Rules determining primary versus secondary payer and claim submission requirements.
Neighborhood follows NAIC-modeled order of benefit determination; specific rules apply for Medicaid, Medicare, TRICARE/Champus, INTEGRITY for Duals, and commercial plans.
Medicaid is the payer of last resort; Medicare and TRICARE/Champus are primary to Medicaid. INTEGRITY for Duals is payer of last resort except when a working INTEGRITY for Duals member also has commercial coverage and the group size is under 19 (INTEGRITY for Duals would be primary in that case). Tricare is payer of last resort after commercial or Medicare coverage.
If a member is covered as an active employee by one plan and as a dependent, laid-off, or retired person by another, the plan covering the person as an active employee is primary. If none of the rules determine order, the plan that has covered the person longest is primary.
Dependent children - birthday rule: When two or more plans cover a dependent child whose parents are not separated or divorced, the plan of the parent whose birthday (month and day only) falls earlier in the calendar year is primary. If both parents have the same birthday, the plan that has covered the parent longest is primary.
Divorced/separated parents: When parents are divorced or separated and there is no court decree, the order of benefits for a dependent child is: (1) plan covering the custodial parent; (2) plan covering the custodial parent's spouse; (3) plan covering the noncustodial parent; (4) plan covering the noncustodial parent's spouse. A court decree specifying responsibility for health care supersedes these rules. If the decree provides joint custody, use the birthday rule.
Secondary claim handling: If Neighborhood paid but is later determined not to be primary, Neighborhood may retract payment; the claim must be billed to the primary insurer and then resubmitted to Neighborhood with the primary insurer's Explanation of Benefits (EOB)/Remittance Advice (RA) for secondary consideration. Neighborhood will only pay secondary for services that are covered benefits under the plan.

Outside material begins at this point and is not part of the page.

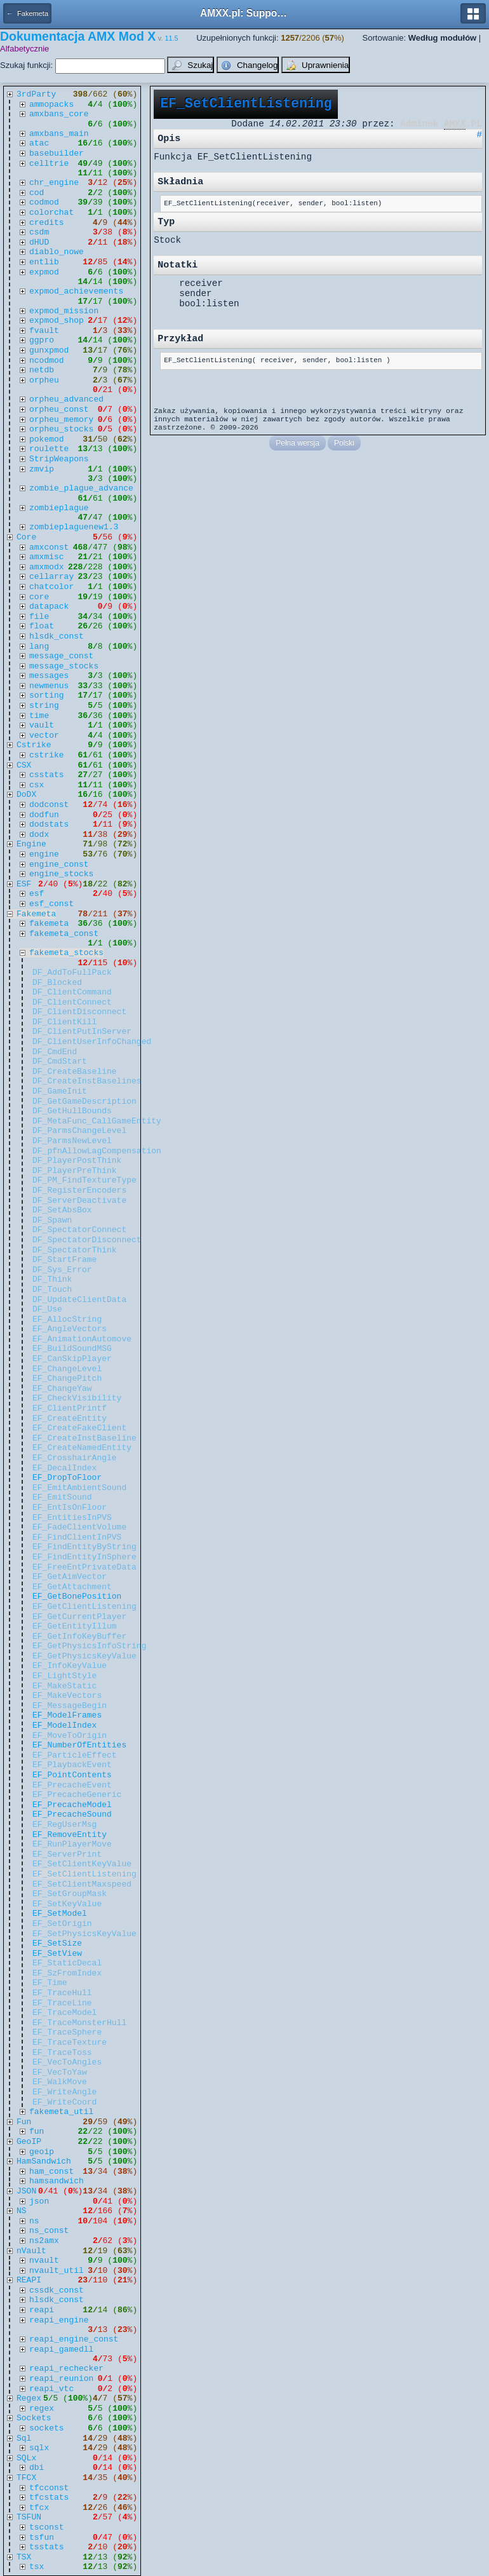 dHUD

Electronic submission & documentation: Claims submitted to Neighborhood for secondary payment must be submitted electronically with the primary carrier's Remittance Advice (RA) attached. The RA must be legible and all charges and member information must match the claim form. Neighborhood may request medical records to support billed services and medical necessity, and documentation must support the services billed.
Timely filing for secondary: When Neighborhood is the secondary insurer, the filing limit for secondary claim submission is 180 days from the date of the primary insurer's remittance advice (RA), unless otherwise dictated by the provider contract.
Coding standards: Coding must meet AMA CPT, ICD-10-CM, and HCPCS Level II standards per applicable coding guidelines.
CONNECT (Coordination-only D-SNP) specifics: For Neighborhood CONNECT (Coordination-only D-SNP), providers submit claims to Neighborhood and any remaining copays/coinsurance amounts and Medicaid-covered benefits must be submitted to EOHHS for reimbursement.